» **Task goal**
Every record below must be written out exactly. Leave out the pictures.

(Dataset entries)
- Opening Delimiter -

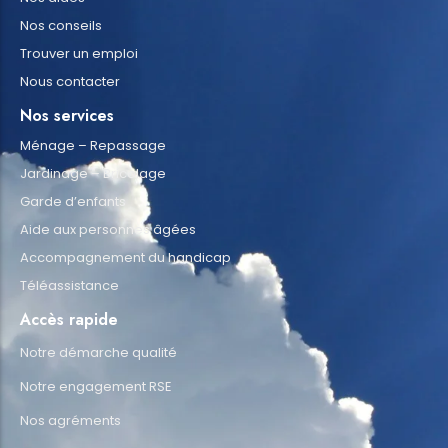
Nos conseils
Trouver un emploi
Nous contacter
Nos services
Ménage – Repassage
Jardinage – Bricolage
Garde d’enfants
Aide aux personnes âgées
Accompagnement du handicap
Téléassistance
Accès rapide
Notre démarche qualité
Notre engagement RSE
Nos agréments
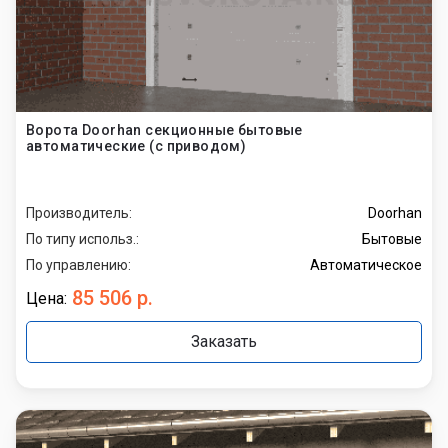
Ворота Doorhan секционные бытовые
автоматические (с приводом)
Производитель:
Doorhan
По типу использ.:
Бытовые
По управлению:
Автоматическое
85 506 р.
Цена:
Заказать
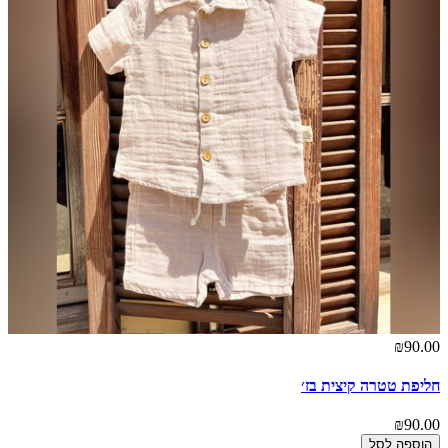
₪90.00
חליפת טטרה קיצית בז׳
₪90.00
הוספה לסל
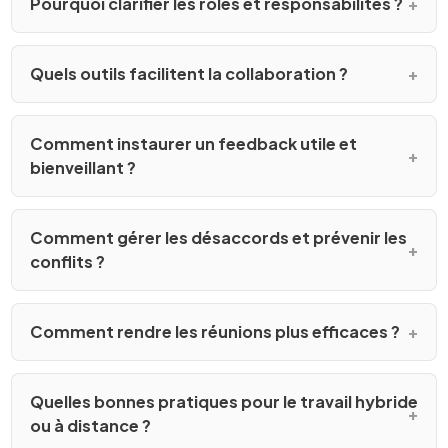
Pourquoi clarifier les rôles et responsabilités ?
Quels outils facilitent la collaboration ?
Comment instaurer un feedback utile et
bienveillant ?
Comment gérer les désaccords et prévenir les
conflits ?
Comment rendre les réunions plus efficaces ?
Quelles bonnes pratiques pour le travail hybride
ou à distance ?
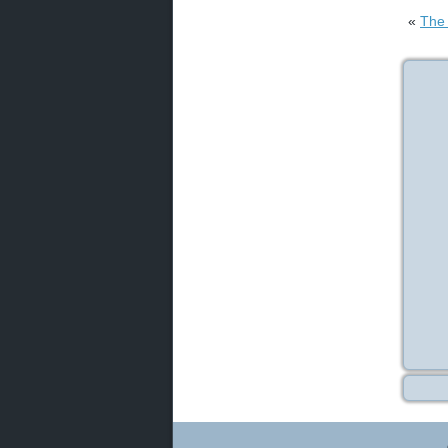
«
The 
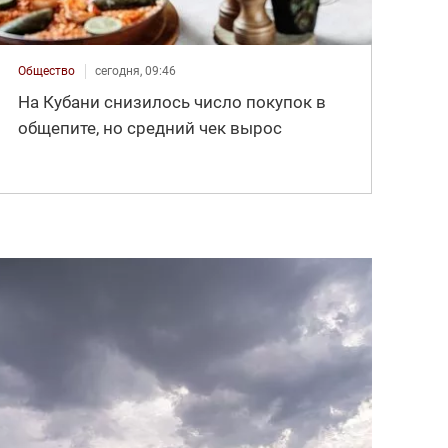
Общество
сегодня, 09:46
На Кубани снизилось число покупок в
общепите, но средний чек вырос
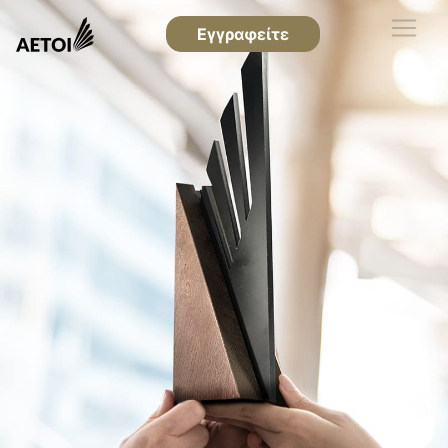
Εγγραφείτε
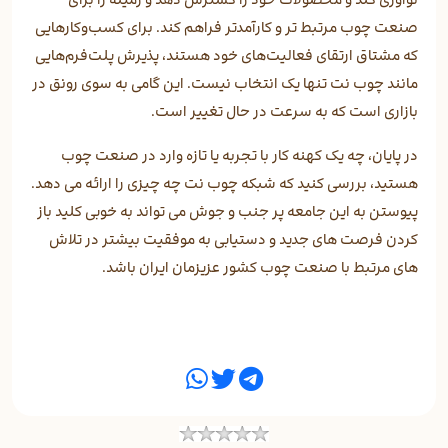
صنعت چوب مرتبط تر و کارآمدتر فراهم کند. برای کسب‌وکارهایی
که مشتاق ارتقای فعالیت‌های خود هستند، پذیرش پلت‌فرم‌هایی
مانند چوب نت تنها یک انتخاب نیست. این گامی به سوی رونق در
بازاری است که به سرعت در حال تغییر است.
در پایان، چه یک کهنه کار با تجربه یا تازه وارد در صنعت چوب
هستید، بررسی کنید که شبکه چوب نت چه چیزی را ارائه می دهد.
پیوستن به این جامعه پر جنب و جوش می تواند به خوبی کلید باز
کردن فرصت های جدید و دستیابی به موفقیت بیشتر در تلاش
های مرتبط با صنعت چوب کشور عزیزمان ایران باشد.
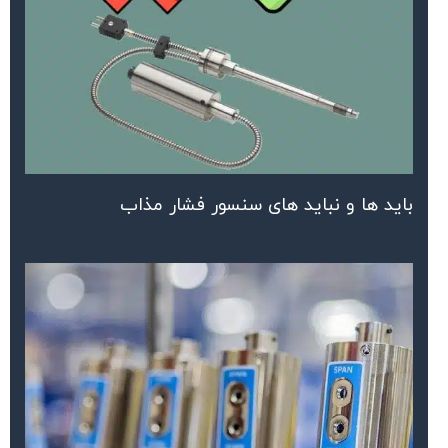
باید ها و نباید های سنسور فشار مذاب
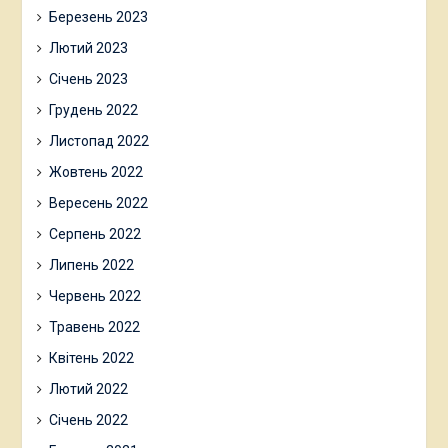
Березень 2023
Лютий 2023
Січень 2023
Грудень 2022
Листопад 2022
Жовтень 2022
Вересень 2022
Серпень 2022
Липень 2022
Червень 2022
Травень 2022
Квітень 2022
Лютий 2022
Січень 2022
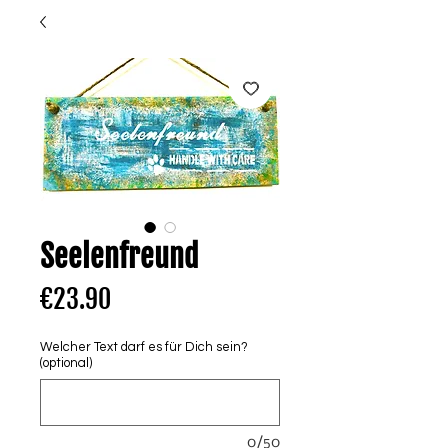
Seelenfreund
Price
€23.90
Welcher Text darf es für Dich sein?
(optional)
0/50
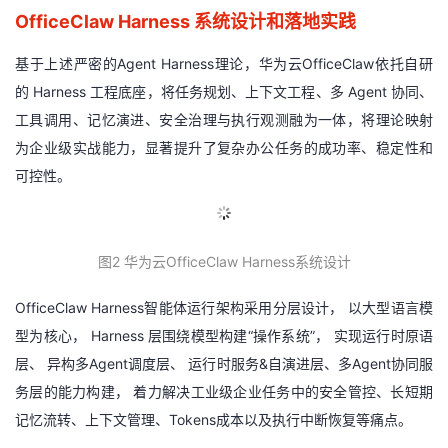
OfficeClaw Harness 系统设计和落地实践
基于上述严密的Agent Harness理论，华为云OfficeClaw依托自研
的 Harness 工程底座，将任务规划、上下文工程、多 Agent 协同、
工具调用、记忆演进、安全治理与执行观测融为一体，将理论映射
为企业级实战能力，显著提升了复杂办公任务的成功率、稳定性和
可控性。
图
2
华为云
OfficeClaw Harness
系统设计
OfficeClaw Harness智能体运行架构采用分层设计， 以大型语言模
型为核心， Harness 层围绕模型构建“操作系统”， 实现运行时原语
层、 异构多Agent调度层、 运行时服务&自演进层、多Agent协同服
务层的能力构建， 着力解决工业级企业任务中的安全管控、长短期
记忆流转、上下文管理、Tokens成本以及执行中断恢复等痛点。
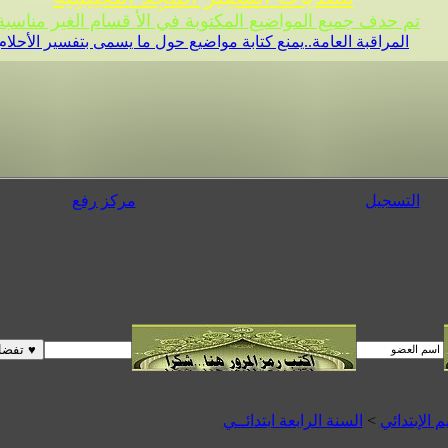
تم حدف جميع المواضيع المكتوبة في الأ قسام الغير مناسبة 
المراقبة العامة..يمنع كتابة مواضيع حول ما يسمى بتفسير الأحلام
التسجيل
مركز رفع
م الإبتدائي
>
السنة الرابعة ابتدائــي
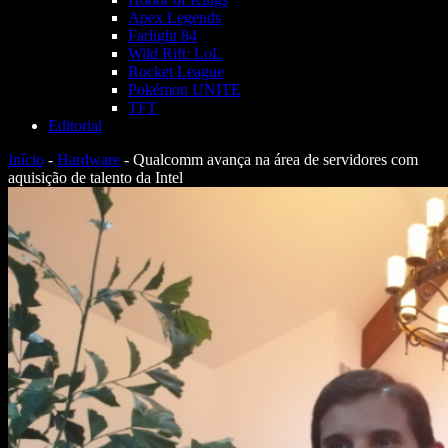
Apex Legends
Farlight 84
Wild Rift: LoL
Rocket League
Pokémon UNITE
TFT
Editorial
Início
-
Hardware
-
Qualcomm avança na área de servidores com
aquisição de talento da Intel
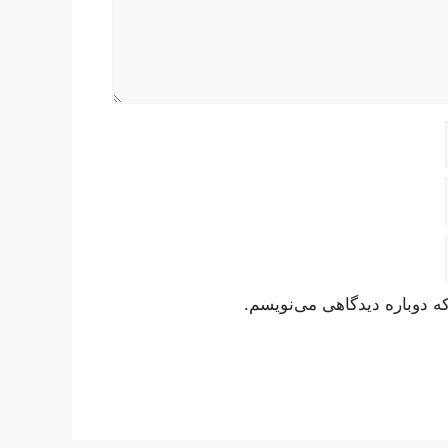
ه دوباره دیدگاهی می‌نویسم.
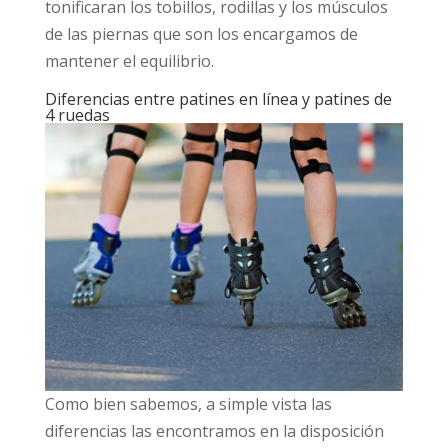
tonificaran los tobillos, rodillas y los músculos
de las piernas que son los encargamos de
mantener el equilibrio.
Diferencias entre patines en línea y patines de
4 ruedas
Como bien sabemos, a simple vista las
diferencias las encontramos en la disposición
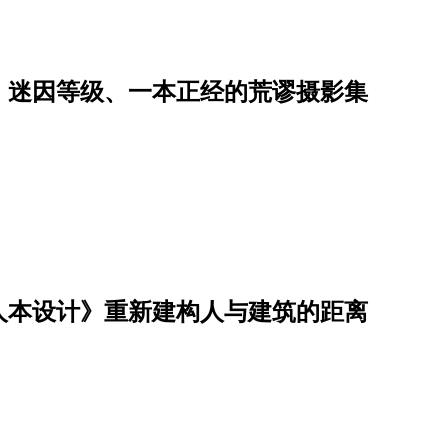
：迷因等级、一本正经的荒谬摄影集
人本设计》重新建构人与建筑的距离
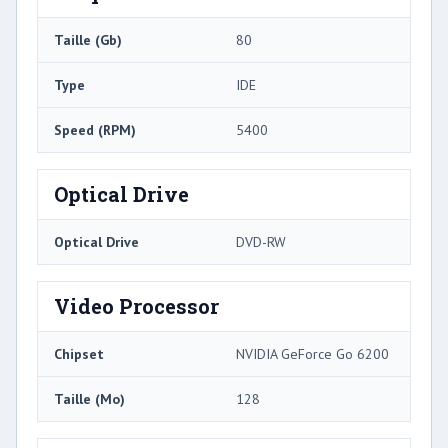
Taille (Gb)
80
Type
IDE
Speed ​​(RPM)
5400
Optical Drive
Optical Drive
DVD-RW
Video Processor
Chipset
NVIDIA GeForce Go 6200
Taille (Mo)
128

- Closing Delimiter -

» **Written solution**
Nos conseils
Trouver un emploi
Nous contacter
Nos services
Ménage – Repassage
Jardinage – Bricolage
Garde d’enfants
Aide aux personnes âgées
Accompagnement du handicap
Téléassistance
Accès rapide
Notre démarche qualité
Notre engagement RSE
Nos agréments
Ворота Doorhan секционные бытовые
автоматические (с приводом)
Производитель:
Doorhan
По типу использ.:
Бытовые
По управлению:
Автоматическое
85 506 р.
Цена:
Заказать
₪90.00
חליפת טטרה קיצית בז׳
₪90.00
הוספה לסל
Pourquoi clarifier les rôles et responsabilités ?
Quels outils facilitent la collaboration ?
Comment instaurer un feedback utile et
bienveillant ?
Comment gérer les désaccords et prévenir les
conflits ?
Comment rendre les réunions plus efficaces ?
Quelles bonnes pratiques pour le travail hybride
ou à distance ?
«
The 
Общество
сегодня, 09:46
На Кубани снизилось число покупок в
общепите, но средний чек вырос
Εγγραφείτε
صنعت چوب مرتبط تر و کارآمدتر فراهم کند. برای کسب‌وکارهایی
که مشتاق ارتقای فعالیت‌های خود هستند، پذیرش پلت‌فرم‌هایی
مانند چوب نت تنها یک انتخاب نیست. این گامی به سوی رونق در
بازاری است که به سرعت در حال تغییر است.
در پایان، چه یک کهنه کار با تجربه یا تازه وارد در صنعت چوب
هستید، بررسی کنید که شبکه چوب نت چه چیزی را ارائه می دهد.
پیوستن به این جامعه پر جنب و جوش می تواند به خوبی کلید باز
کردن فرصت های جدید و دستیابی به موفقیت بیشتر در تلاش
های مرتبط با صنعت چوب کشور عزیزمان ایران باشد.
باید ها و نباید های سنسور فشار مذاب
Березень 2023
Лютий 2023
Січень 2023
Грудень 2022
Листопад 2022
Жовтень 2022
Вересень 2022
Серпень 2022
Липень 2022
Червень 2022
Травень 2022
Квітень 2022
Лютий 2022
Січень 2022
Seelenfreund
Price
€23.90
Welcher Text darf es für Dich sein?
(optional)
0/50
OfficeClaw Harness 系统设计和落地实践
基于上述严密的Agent Harness理论，华为云OfficeClaw依托自研
的 Harness 工程底座，将任务规划、上下文工程、多 Agent 协同、
工具调用、记忆演进、安全治理与执行观测融为一体，将理论映射
为企业级实战能力，显著提升了复杂办公任务的成功率、稳定性和
可控性。
图
2
华为云
OfficeClaw Harness
系统设计
OfficeClaw Harness智能体运行架构采用分层设计， 以大型语言模
型为核心， Harness 层围绕模型构建“操作系统”， 实现运行时原语
层、 异构多Agent调度层、 运行时服务&自演进层、多Agent协同服
务层的能力构建， 着力解决工业级企业任务中的安全管控、长短期
记忆流转、上下文管理、Tokens成本以及执行中断恢复等痛点。
تم حدف جميع المواضيع المكتوبة في الأ قسام الغير مناسبة 
المراقبة العامة..يمنع كتابة مواضيع حول ما يسمى بتفسير الأحلام
التسجيل
مركز رفع
م الإبتدائي
>
السنة الرابعة ابتدائــي
Apex Legends
Farlight 84
Wild Rift: LoL
Rocket League
Pokémon UNITE
TFT
Editorial
Início
-
Hardware
-
Qualcomm avança na área de servidores com
aquisição de talento da Intel
ه دوباره دیدگاهی می‌نویسم.
tonificaran los tobillos, rodillas y los músculos
de las piernas que son los encargamos de
mantener el equilibrio.
Diferencias entre patines en línea y patines de
4 ruedas
Como bien sabemos, a simple vista las
diferencias las encontramos en la disposición
：迷因等级、一本正经的荒谬摄影集
人本设计》重新建构人与建筑的距离
Taille (Gb)
80
Type
IDE
Speed ​​(RPM)
5400
Optical Drive
Optical Drive
DVD-RW
Video Processor
Chipset
NVIDIA GeForce Go 6200
Taille (Mo)
128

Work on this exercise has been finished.